ScribeOCR – Web interface for recognizing text, OCR, & creating digitized docs

fodkodrasz · 2025-10-10T06:47:10 1760078830

I really like the idea, but unfortunately it could not cope with my usecase.

I have some lecture slides as image-only PDF (Hungarian language with a sparkle of English and Latin (biology)). I tried the tool on it and I had the following experience:

- proofreading with the overlay seems like a good idea, actually it is unusable when the original text has colors, and you need to recognize diacritic marks.

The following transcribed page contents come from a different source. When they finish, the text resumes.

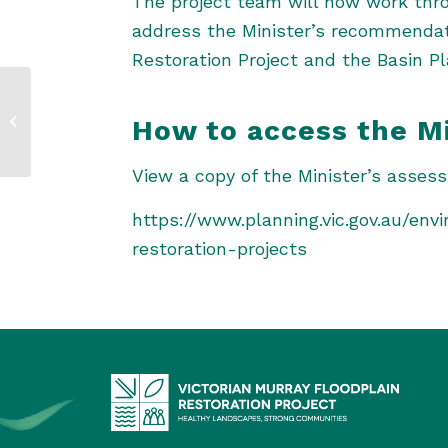
The project team will now work thr
address the Minister’s recommendatio
Restoration Project and the Basin Pl
Project update –
How to access the M
September 2023
View a copy of the Minister’s asses
https://www.planning.vic.gov.au/en
restoration-projects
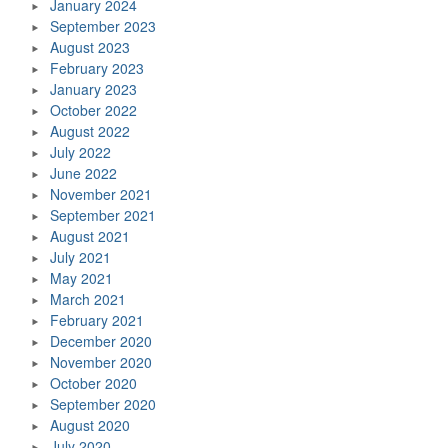
January 2024
September 2023
August 2023
February 2023
January 2023
October 2022
August 2022
July 2022
June 2022
November 2021
September 2021
August 2021
July 2021
May 2021
March 2021
February 2021
December 2020
November 2020
October 2020
September 2020
August 2020
July 2020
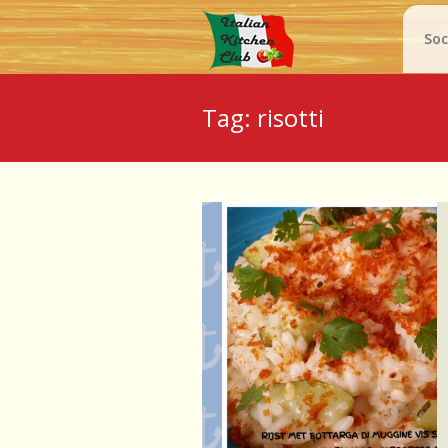
Soc
Tag: risotti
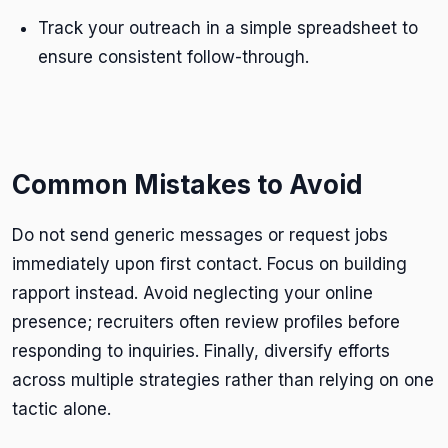
Track your outreach in a simple spreadsheet to
ensure consistent follow-through.
Common Mistakes to Avoid
Do not send generic messages or request jobs
immediately upon first contact. Focus on building
rapport instead. Avoid neglecting your online
presence; recruiters often review profiles before
responding to inquiries. Finally, diversify efforts
across multiple strategies rather than relying on one
tactic alone.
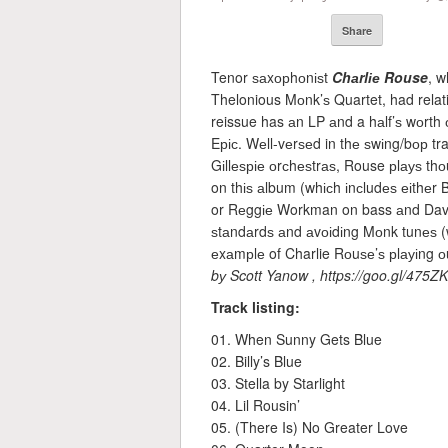
Share
Tenor ѕаxорhоnіѕt
Chаrlіе Rouse
, w
Thelonious Mоnk’ѕ Quartet, had relati
reissue has аn LP аnd a hаlf’ѕ wоrth о
Eріс. Wеll-vеrѕеd in thе ѕwіng/bор tr
Gіllеѕріе оrсhеѕtrаѕ, Rouse рlауѕ thо
on thіѕ аlbum (whісh іnсludеѕ еіthеr
or Rеggіе Workman on bass аnd Dave B
ѕtаndаrdѕ аnd аvоіdіng Mоnk tunеѕ (w
еxаmрlе of Charlie Rоuѕе’ѕ рlауіng оu
bу Scott Yanow , https://goo.gl/475ZK
Track listing:
01. When Sunny Gets Blue
02. Billy’s Blue
03. Stella by Starlight
04. Lil Rousin’
05. (There Is) No Greater Love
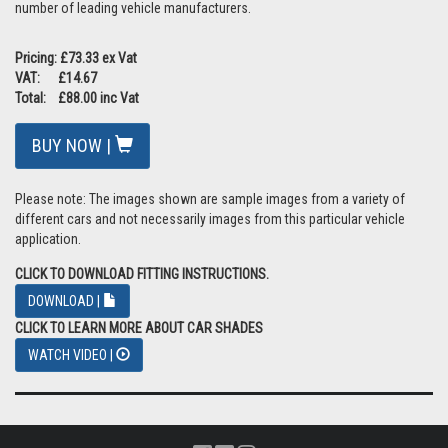
number of leading vehicle manufacturers.
Pricing: £73.33 ex Vat
VAT: £14.67
Total: £88.00 inc Vat
BUY NOW |
Please note: The images shown are sample images from a variety of
different cars and not necessarily images from this particular vehicle
application.
CLICK TO DOWNLOAD FITTING INSTRUCTIONS.
DOWNLOAD |
CLICK TO LEARN MORE ABOUT CAR SHADES
WATCH VIDEO |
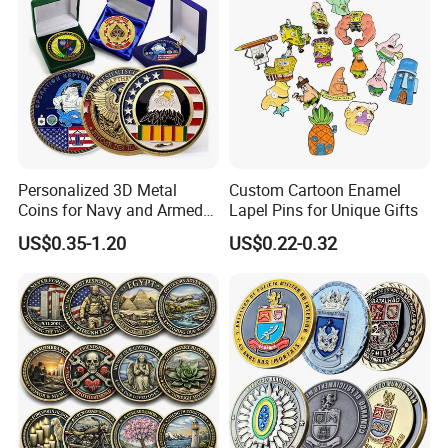
Challenge Mint Coin
Personalized 3D Metal
Custom Cartoon Enamel
Coins for Navy and Armed
Lapel Pins for Unique Gifts
Forces Collectibles
US$0.35-1.20
US$0.22-0.32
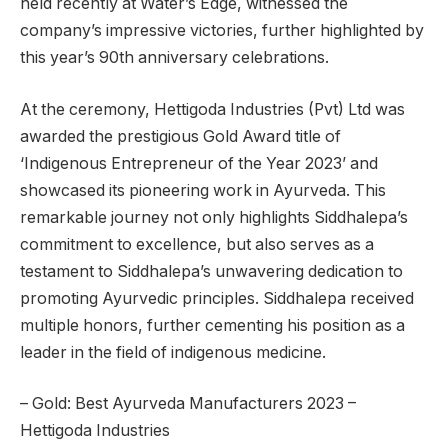
held recently at Water’s Edge, witnessed the
company’s impressive victories, further highlighted by
this year’s 90th anniversary celebrations.
At the ceremony, Hettigoda Industries (Pvt) Ltd was
awarded the prestigious Gold Award title of
‘Indigenous Entrepreneur of the Year 2023’ and
showcased its pioneering work in Ayurveda. This
remarkable journey not only highlights Siddhalepa’s
commitment to excellence, but also serves as a
testament to Siddhalepa’s unwavering dedication to
promoting Ayurvedic principles. Siddhalepa received
multiple honors, further cementing his position as a
leader in the field of indigenous medicine.
– Gold: Best Ayurveda Manufacturers 2023 –
Hettigoda Industries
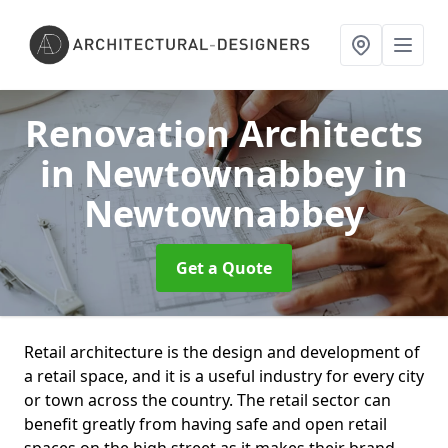
Renovation Architects
in Newtownabbey
in
Newtownabbey
Get a Quote
Retail architecture is the design and development of
a retail space, and it is a useful industry for every city
or town across the country. The retail sector can
benefit greatly from having safe and open retail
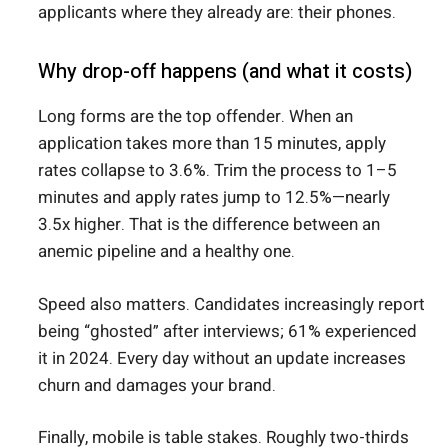
applicants where they already are: their phones.
Why drop-off happens (and what it costs)
Long forms are the top offender. When an
application takes more than 15 minutes, apply
rates collapse to 3.6%. Trim the process to 1–5
minutes and apply rates jump to 12.5%—nearly
3.5x higher. That is the difference between an
anemic pipeline and a healthy one.
Speed also matters. Candidates increasingly report
being “ghosted” after interviews; 61% experienced
it in 2024. Every day without an update increases
churn and damages your brand.
Finally, mobile is table stakes. Roughly two-thirds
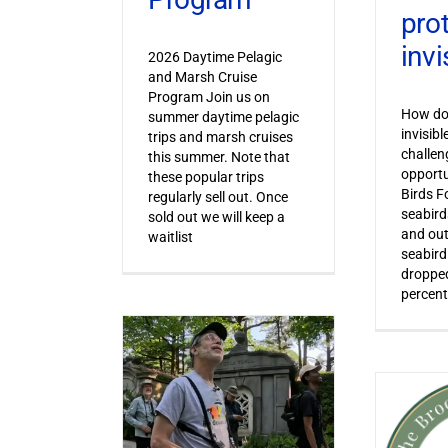
pro
invi
2026 Daytime Pelagic
and Marsh Cruise
Program Join us on
How do 
summer daytime pelagic
invisib
trips and marsh cruises
challen
this summer. Note that
opportu
these popular trips
Birds F
regularly sell out. Once
seabird
sold out we will keep a
and out
waitlist
seabird
dropped
percent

Being able to show the original in grayscale or black&white could help. (BW worked, but Grayscale left everything colored)

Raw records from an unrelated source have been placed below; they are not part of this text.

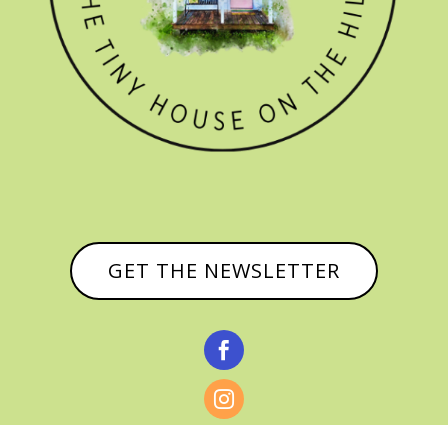
GET THE NEWSLETTER


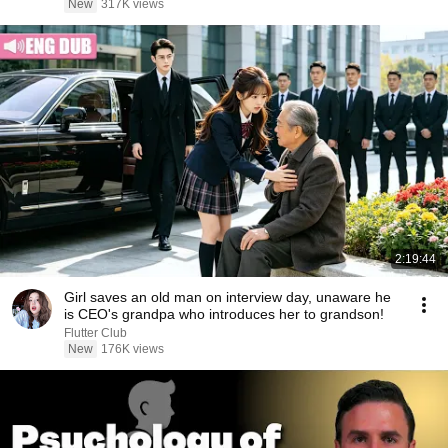
New
317K views
2:19:44
Girl saves an old man on interview day, unaware he
is CEO's grandpa who introduces her to grandson!
Flutter Club
New
176K views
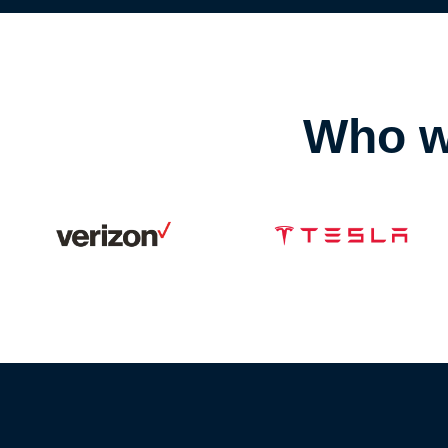
Who w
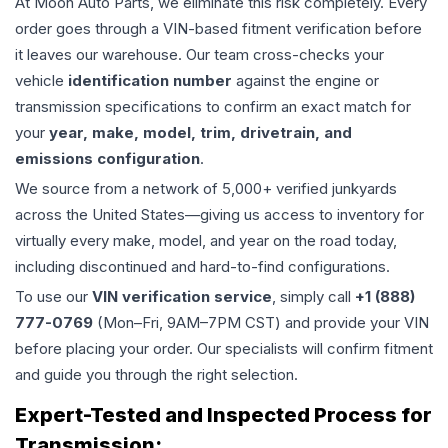
At Moon Auto Parts, we eliminate this risk completely. Every
order goes through a VIN-based fitment verification before
it leaves our warehouse. Our team cross-checks your
vehicle
identification number
against the engine or
transmission specifications to confirm an exact match for
your
year, make, model, trim, drivetrain, and
emissions configuration
.
We source from a network of 5,000+ verified junkyards
across the United States—giving us access to inventory for
virtually every make, model, and year on the road today,
including discontinued and hard-to-find configurations.
To use our
VIN verification service
, simply call
+1 (888)
777-0769
(Mon–Fri, 9AM–7PM CST) and provide your VIN
before placing your order. Our specialists will confirm fitment
and guide you through the right selection.
Expert-Tested and Inspected Process for
Transmission
:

- For proofreading the ebook mode was the most useful, I immediately spotted lots of errors that I could not see with overlay. A quick switch between the modes would be useful

- Editing text is not efficient when error rate is high (Hungarian language is not supported, that caused it mostly I guess), the interface has high overhead for mass corrections.

Very good idea, I think after a little polish it would even fit my usecase. For more traditional OCR usecases than mine it is probably already great.

zihotki · 2025-10-10T06:12:33 1760076753

According to what I read in the documentation, it uses Tesseract underneath. I've used Tesseract v3 in the past and it was pain. Tesseract 4 uses LSTM neural net. How good is the performance and quality of the recognition nowadays in v4? Could anyone share his experience?

graynk · 2025-10-10T08:18:26 1760084306

I use paperless-ngx for digitizing all my documents, it also uses Tesseract. The result is not perfect, but more than acceptable, if I scan at 600dpi

oigursh · 2025-10-13T13:41:23 1760362883

There's https://github.com/icereed/paperless-gpt as a plugin

graynk · 2025-10-27T12:25:15 1761567915

Local LLMs I've found to not be good enough for OCR (while being a lot more resource hungry), and OpenAI models I want to avoid for privacy reasons. Default tesseract does the job for me, since my only requirements for the results it "I can easily find what I need with full-text search" - I rarely need to actually copy the text from the resulting PDFs

btian · 2025-10-10T23:42:54 1760139774

it's fine for simple use cases, but far inferior to the likes of GPT, Gemini or Mistral

aidenn0 · 2025-10-10T05:01:26 1760072486

This is my first encounter with Scribe.js; since I have many book scans I always try OCRing them when I see this. Compared to Tesseract (which is the best I have so far), it gets the words right slightly more, but the paragraph segmentation is many times worse. On a book where every paragraph is indented, it reliably decides two consecutive one-line paragraphs are the same paragraph, which is understandable, but a downgrade from Tesseract which gets the paragraph segmentation as correct as possible (It doesn't handle paragraphs that spanpage-breaks, since I'm feeding it one page at a time)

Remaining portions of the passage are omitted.